Il picco dell’epidemia di coronavirus in Svizzera e ancora di più nel canton Ticino è imminente: questo, tuttavia, cosa significa? Cosa ci aspetta nelle prossime settimane? “È strano ma a decidere cosa ci aspetta sarà la stessa comunità ticinese”, risponde il dottor Michael Llamas, direttore sanitario e viceprimario di medicina intensiva all’ospedale La Carità di Locarno, uno dei centri di riferimento per la cura dei pazienti che hanno contratto la malattia. Llamas con la sua équipe  è in prima linea per far fronte all’epidemia e in collegamento durante la trasmissione Falò (vedi sopra) non ha usato mezzi termini: “A decidere cosa ci aspetta saranno i ticinesi con il loro comportamento: se sarà completamente irresponsabile, allora il picco arriverà veloce, alto, doloroso”.

In Ticino si sono registrati finora (20 marzo) 834 contagi di cornoavirus e 22 decessi, 7 in più rispetto a ieri. 179 persone sono ricoverate, di cui 35 in terapia intensiva. 
In Svizzera i casi sono saliti a 4840. Nelle ultime 24 ore sono stati segnalati 952 nuovi contagi. I decessi sono 43, 10 in più del 19 marzo.

Tuttavia, ha proseguito Llamas, “se il Ticino riuscirà a dimostrare che esiste un bene superiore al proprio egoismo, al proprio io, ovvero il bene della comunità, e la gente seguirà le indicazioni, resterà a casa, farà quello che bisogna fare, allora il picco sarà lento, più dolce e quindi noi potremo curare meglio i nostri pazienti”.

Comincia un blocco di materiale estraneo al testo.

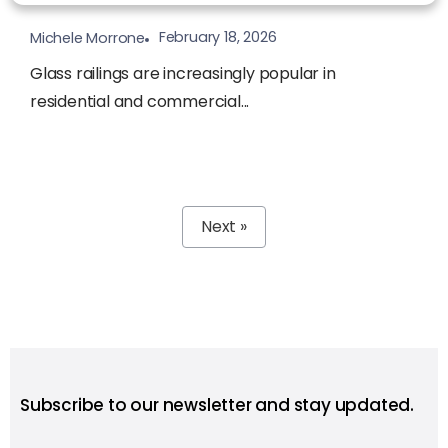
February 18, 2026
Michele Morrone
Glass railings are increasingly popular in
residential and commercial...
Next »
Subscribe to our newsletter and stay updated.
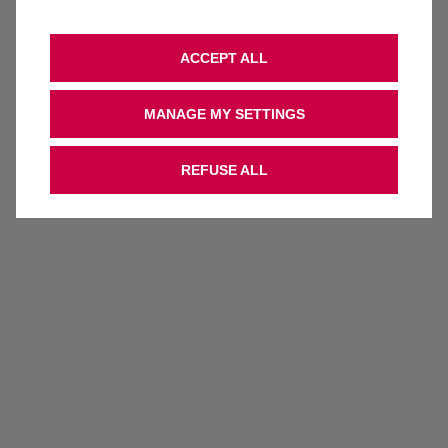
ACCEPT ALL
MANAGE MY SETTINGS
REFUSE ALL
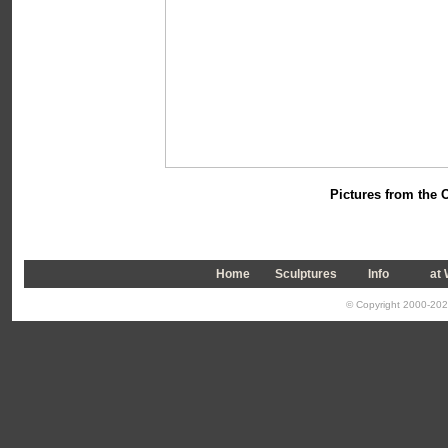
Pictures from the
O
Home
Sculptures
Info
a
t
© Copyright 2000-2026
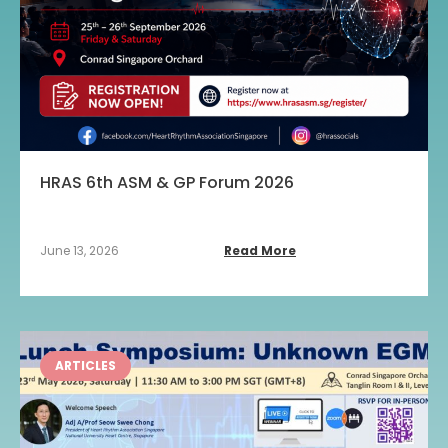
HRAS 6th ASM & GP Forum 2026
June 13, 2026
Read More
ARTICLES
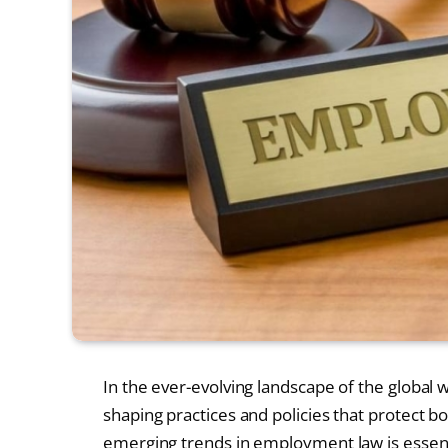
In the ever-evolving landscape of the global 
shaping practices and policies that protect
emerging trends in employment law is essenti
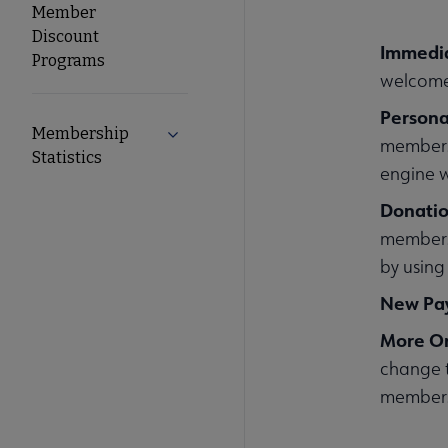
Member
Discount
Immedi
Programs
welcome
Person
Membership
Expand Membership Statistics submen
membersh
Statistics
engine w
Donati
membersh
by using
New Pa
More On
change t
membersh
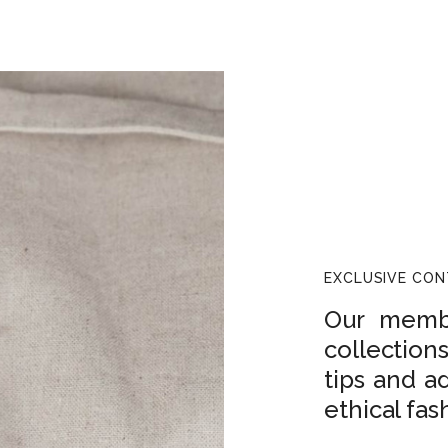
EXCLUSIVE CO
Our membe
collection
tips and a
ethical fas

In qualsiasi sistema sanitario, aggiunge, “le risorse non sono infinite. Per ora abbiamo ancora margine e sappiamo che abbiamo altre risorse da impiegare. La collaborazione tra pubblico e privati permette di mettere in campo tutta la potenzialità della sanità cantonale, senza barriere, affinché non debba arrivare il momento di prendere la terribile decisione di scegliere chi curare e chi no”.

A quando il nuovo vaccino?

Il coronavirus è molto resistente e può rimanere per ore nell’aria di una stanza in cui ha respirato una persona infetta. È uno dei motivi che ha portato alla rapida diffusione della malattia sottolineate da Antonio Lanzavecchia, immunologo e direttore dell’IRB di BellinzonaCollegamento esterno, nel corso della trasmissione Falò (vedi sopra).

In particolare, dopo tre ore, nell’aria resta ancora la metà della quantità di virus, che è molto persistente anche sulle superfici.

Un altro fattore che ha portato alla rapida diffusione è il fatto che, all’inizio dell’epidemia, non era chiaro che persone asintomatiche, o con sintomi molto leggeri, potessero infettarne altre.

Per quanto riguarda un nuovo vaccino, secondo Antonio Lanzavecchia, dobbiamo aspettare almeno due anni.

La vita continua

L’ultima parte della trasmissione entra nella vita di noi tutti. Attraverso alcune persone e famiglie, Falò ha cercato di capire come vive la gente questa quotidianità. Dal lavoro a casa alla gestione della famiglia, ma anche la storia di un frontaliere, attivo nel settore sanitario, che vive in un hôtel per non mancare dal lavoro. Ecco tante storie che raccontano un’unica storia. La nostra al tempo del coronavirus.